2002 Annual

Tuesday, 15 January 2002: 4:15 PM
A Comparative Study of Prognostic Meteorological and of Air Quality Model Predictions with NEOPS 1999 Observations
A. Chandrasekar, Rutgers University, Ozone Research Center, Piscataway, NJ; and Q. Sun and P. G. Georgopoulos
Poster PDF (204.3 kB)
This study presents a comparative evaluation of prognostic mesoscale meteorological and of photochemical gas/aerosol air quality model predictions with data from the North East Oxidant and Particle Study (NE-OPS) research program over Phildelphia, PA. Model simulations are performed for a two week period from 11th July 1999 00 UTC to 25th July 1999 11 UTC. The MM5 model is applied with 14 layers in the vertical direction and the results are compared with aircraft, wind profiler and RASS data collected during the NE-OPS program. Comparisons with aircraft data indicate that while the temperature values are successfully reproduced by the model, the same cannot be said of the relative humidity values. The virtual temperature profiles predicted by the model compare very well with RASS data while the wind components calculated by the model are only in partial agreement with the wind profiler data.

US EPA's Community Multiscale Air Quality (CMAQ) model, a component of the Models-3 system, and MCNC's Multiscale Air Quality SImulation Platform (MAQSIP) are used to simulate gaseous and aerosol phase air quality dynamics for the same domain.
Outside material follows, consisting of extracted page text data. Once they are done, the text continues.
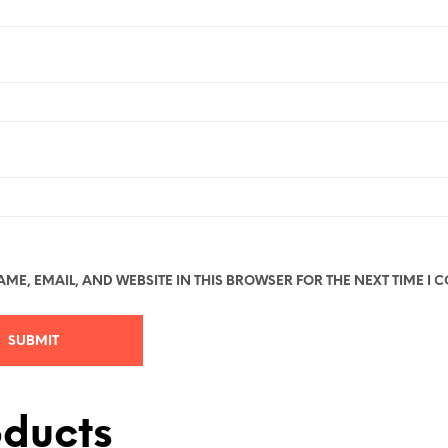
ME, EMAIL, AND WEBSITE IN THIS BROWSER FOR THE NEXT TIME I 
oducts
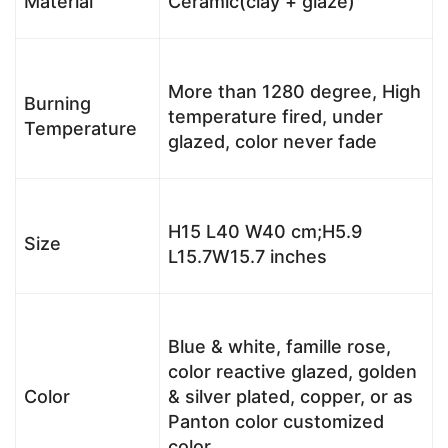
Material
Ceramic(clay + glaze)
More than 1280 degree, High
Burning
temperature fired, under
Temperature
glazed, color never fade
H15 L40 W40 cm;H5.9
Size
L15.7W15.7 inches
Blue & white, famille rose,
color reactive glazed, golden
Color
& silver plated, copper, or as
Panton color customized
color.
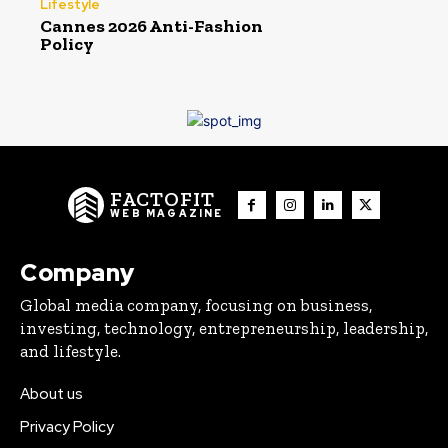
Lifestyle
Cannes 2026 Anti-Fashion
Policy
FACTOFIT
WEB MAGAZINE
Company
Global media company, focusing on business,
investing, technology, entrepreneurship, leadership,
and lifestyle.
About us
Privacy Policy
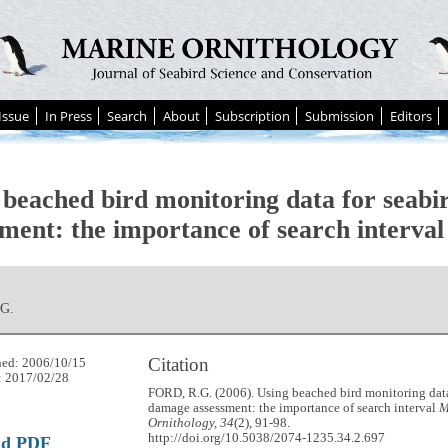
Issue
In Press
Search
About
Subscription
Submission
Editors
 beached bird monitoring data for seab
sment: the importance of search interval
G.
Citation
hed: 2006/10/15
: 2017/02/28
FORD, R.G. (2006). Using beached bird monitoring data
damage assessment: the importance of search interval
M
Ornithology, 34
(2), 91-98.
http://doi.org/10.5038/2074-1235.34.2.697
ad PDF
The modal aerosol model included as part of the current release of CMAQ is used in the CMAQ simulations while the dynamic sectional aerosol model developed at the University of Delaware (UDAERO) is adopted in the MAQSIP simulations. The emissions data were processed from the National Emissions Trends (NET) inventory using MCNC's Sparse Matrix Operator Kernel Emissions (SMOKE) modeling system. Fourteen layers in the vertical direction and three levels of nested domains are used, with grid resolution of 36km for the outmost domain, 12km for the intermediate domain and 4km for the innermost domain. The model predictions are compared with chemically and temporally resolved pollutant concentration measurements obtained through the NEOPS study to evaluate the performance of the models in capturing the 3-dimensional regional scale dynamics of ozone and particulate matter.